"The Pitt" como mirada democrática sobre el cuerpo humano

The Pitt as a democratic look at the human body 

DOI: https://doi.org/10.54114/ingeniosv12i2.11799

Mónica Bernabe Santiago
Departamento de Relaciones Públicas y Publicidad
Facultad de Comunicación, UPR RP

Recibido: 03/02/2026; Revisado: 20/04/2026; Aceptado: 27/04/2026

Resumen 

Una mirada a la primera temporada de The Pitt desde un ángulo cinematográfico para analizar cómo su uso de la cámara subvierte la mirada masculinista en el ámbito de la medicina mediante técnicas hápticas y ópticas. La manera en que la serie plantea los sesgos implícitos observados en el ámbito de la medicina, así como la importancia de este tipo de series como representaciones fidedignas y referente en su campo. A la vez, se explica el modo de visionado, que reinventa la noción de estas series.  

Palabras clave: cinematografía, teoría fílmica, narrativa médica 

Abstract 

A look at the first season of The Pitt from a cinematic angle to analyze how its use of the camera subverts the male gaze in the field of medicine, using haptic and optical techniques. The way in which the series questions the implicit biases in the healthcare field, as well as the importance of this type of series as a reliable representation within its discipline. At the same time, the way it is viewed is explained, and how it reinvents the notion of said series. 
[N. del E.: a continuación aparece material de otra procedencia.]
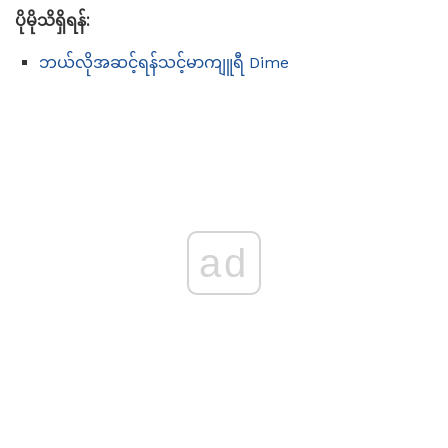
ပိုမိုသိရှိရန်:
ဘယ်လိုအဆင့်ရန်သင့်မာကျူရီ Dime
ad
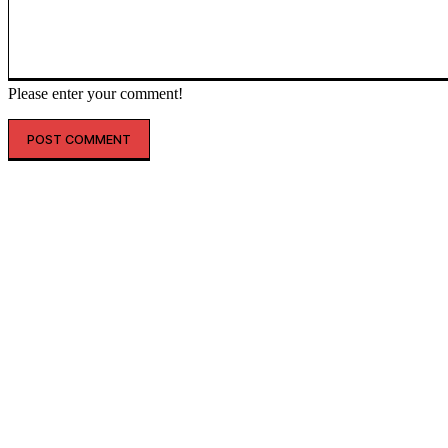
Please enter your comment!
인기글
해외 매출 2.3배↑…아떼, ‘현지화 전략’ 결실
레인스, 첫 ‘풋웨어 컬렉션’ 공개…’드라이부츠’로 카테고리 확장
투썸플레이스, 삼양과 ‘불닭’ 협업 확대…파니니·샌드위치 출시
“버거 먹고 피규어도 받자”…맘스터치, 로스트아크와 썸머 바캉스 세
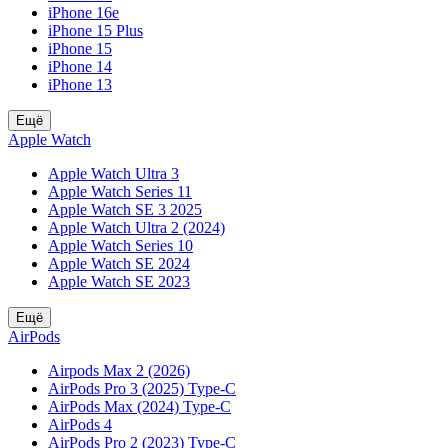
iPhone 16e
iPhone 15 Plus
iPhone 15
iPhone 14
iPhone 13
Ещё
Apple Watch
Apple Watch Ultra 3
Apple Watch Series 11
Apple Watch SE 3 2025
Apple Watch Ultra 2 (2024)
Apple Watch Series 10
Apple Watch SE 2024
Apple Watch SE 2023
Ещё
AirPods
Airpods Max 2 (2026)
AirPods Pro 3 (2025) Type-C
AirPods Max (2024) Type-C
AirPods 4
AirPods Pro 2 (2023) Type-C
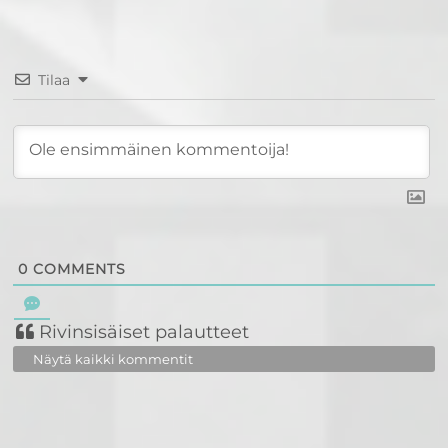
Tilaa
0
COMMENTS
Rivinsisäiset palautteet
Näytä kaikki kommentit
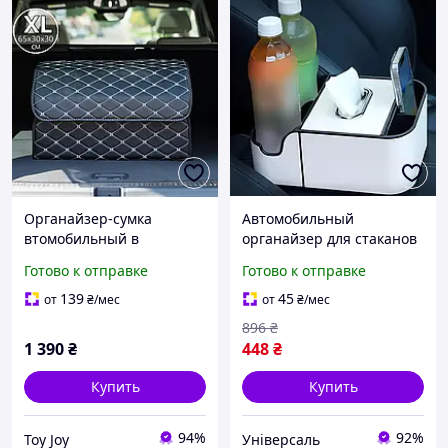
Органайзер-сумка
Автомобильный
втомобильный в
органайзер для стаканов
багажник машины
и салфеток в машину,
Готово к отправке
Готово к отправке
саквояж ящик для
Органайзер подлокотник
хранения акссесуаров в
с салфетками в машину
139
45
от
₴
/мес
от
₴
/мес
авто 65х30х30 см (XL)
896
₴
1 390
₴
448
₴
Купить
Купить
94%
92%
Toy Joy
Універсаль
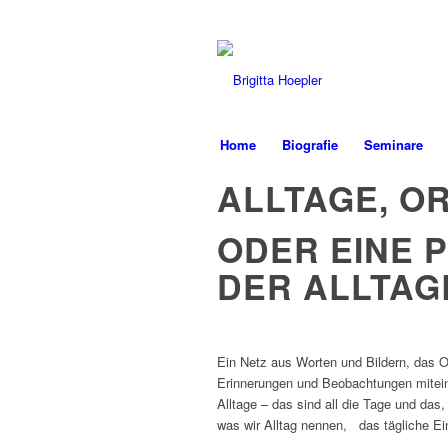
Home
Biografie
Seminare
ALLTAGE, O
ODER EINE 
DER ALLTA
Ein Netz aus Worten und Bildern, das 
Erinnerungen und Beobachtungen mitein
Alltage – das sind all die Tage und das,
was wir Alltag nennen, das tägliche Eine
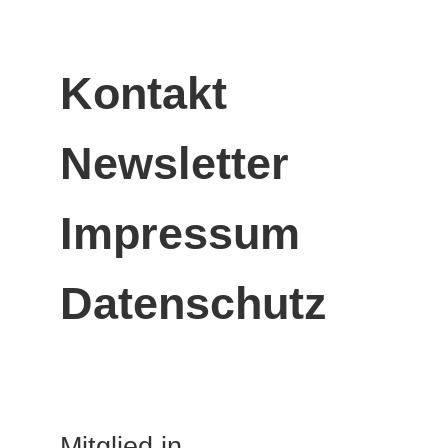
Kontakt
Newsletter
Impressum
Datenschutz
Mitglied in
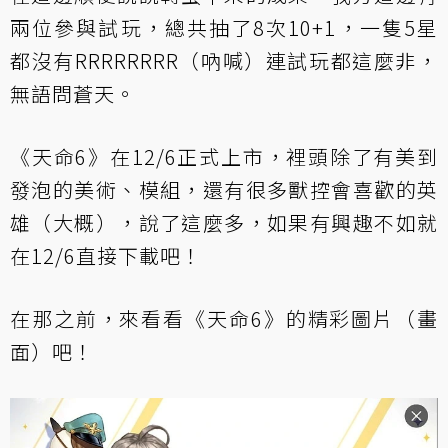
兩位參與試玩，總共抽了8次10+1，一隻5星
都沒有RRRRRRRR（吶喊）連試玩都這麼非，
無語問蒼天。
《天命6》在12/6正式上市，裡頭除了有美到
發泡的美術、模組，還有很多獸控會喜歡的英
雄（大概），說了這麼多，如果有興趣不如就
在12/6直接下載吧！
在那之前，來看看《天命6》的精彩圖片（畫
面）吧！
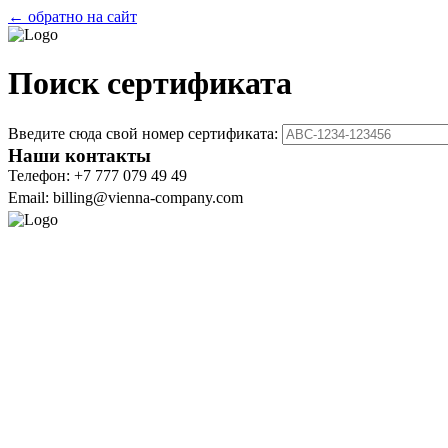
← обратно на сайт
Поиск сертификата
Введите сюда свой номер сертификата:
Наши контакты
Телефон: +7 777 079 49 49
Email: billing@vienna-company.com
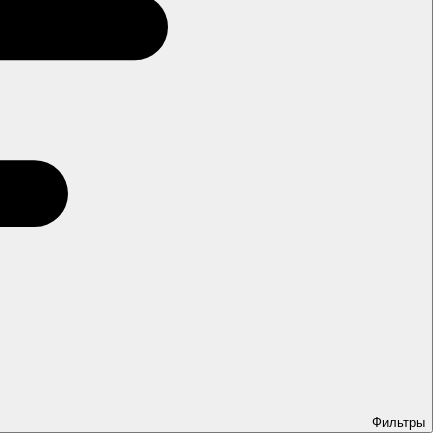
Фильтры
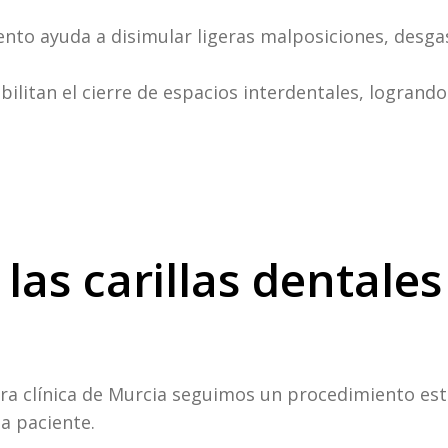
iento ayuda a disimular ligeras malposiciones, desg
osibilitan el cierre de espacios interdentales, logrand
as carillas dentales
stra clínica de Murcia seguimos un procedimiento es
a paciente.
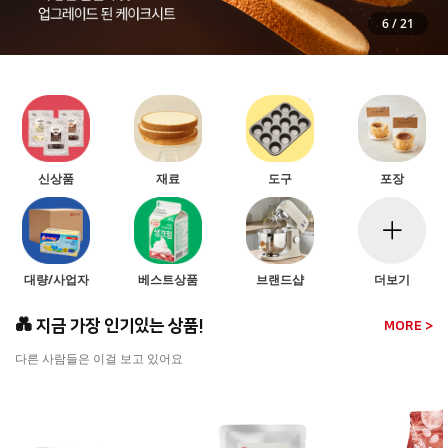
6
/
21
신상품
재료
도구
포장
대량/사업자
베스트상품
브랜드샵
더보기
💑 지금 가장 인기있는 상품!
MORE >
다른 사람들은 이걸 보고 있어요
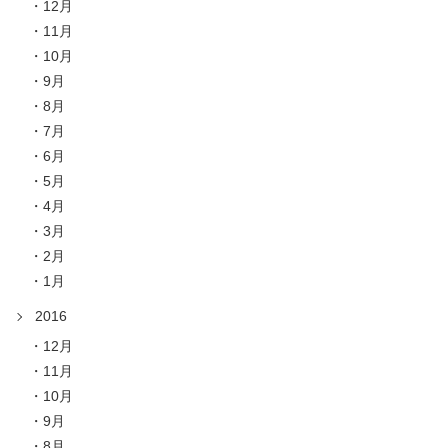
12月
11月
10月
9月
8月
7月
6月
5月
4月
3月
2月
1月
2016
12月
11月
10月
9月
8月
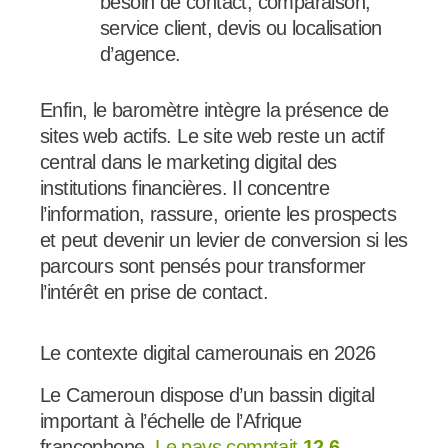
besoin de contact, comparaison,
service client, devis ou localisation
d’agence.
Enfin, le baromètre intègre la présence de
sites web actifs. Le site web reste un actif
central dans le marketing digital des
institutions financières. Il concentre
l’information, rassure, oriente les prospects
et peut devenir un levier de conversion si les
parcours sont pensés pour transformer
l’intérêt en prise de contact.
Le contexte digital camerounais en 2026
Le Cameroun dispose d’un bassin digital
important à l’échelle de l’Afrique
francophone.
Le pays comptait
12,6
Keywords: cinematography, film theory, medical narrative  

Introducción

The Pitt (2025) es un drama médico de televisión creado por R. Scott Gemmill y John Wells que captura un turno de 15 horas del equipo médico de un hospital dePittsburgh. Se podría aducir que, en muchos aspectos, The Pitt es una serie médica que sigue la fórmula episódica: se centra en distintos casos a lo largo de cada hora del turno, en los que se intercalan tropos románticos entre algunos personajes. Sin embargo, lo que hace destacar esta serie es una combinación de factores. Uno de ellos es su formato, ya que cada uno de los quince capítulos representa una hora del turno de los personajes, lo que permite una continuidad narrativa en la que se puede apreciar la evolución o el descenso de cada personaje, aprovechando el tiempo real. Esto hace que el espectador se involucre de manera vívida, como si realmente estuviera en el hospital. El segundo es que The Pitt subvierte la mirada masculinista que predomina en este tipo de dramas, donde típicamente se encuentra el estereotipo de la enfermera criticona, o en los que el cuerpo de la mujer se sexualiza y se critica por parte de doctores masculinos. 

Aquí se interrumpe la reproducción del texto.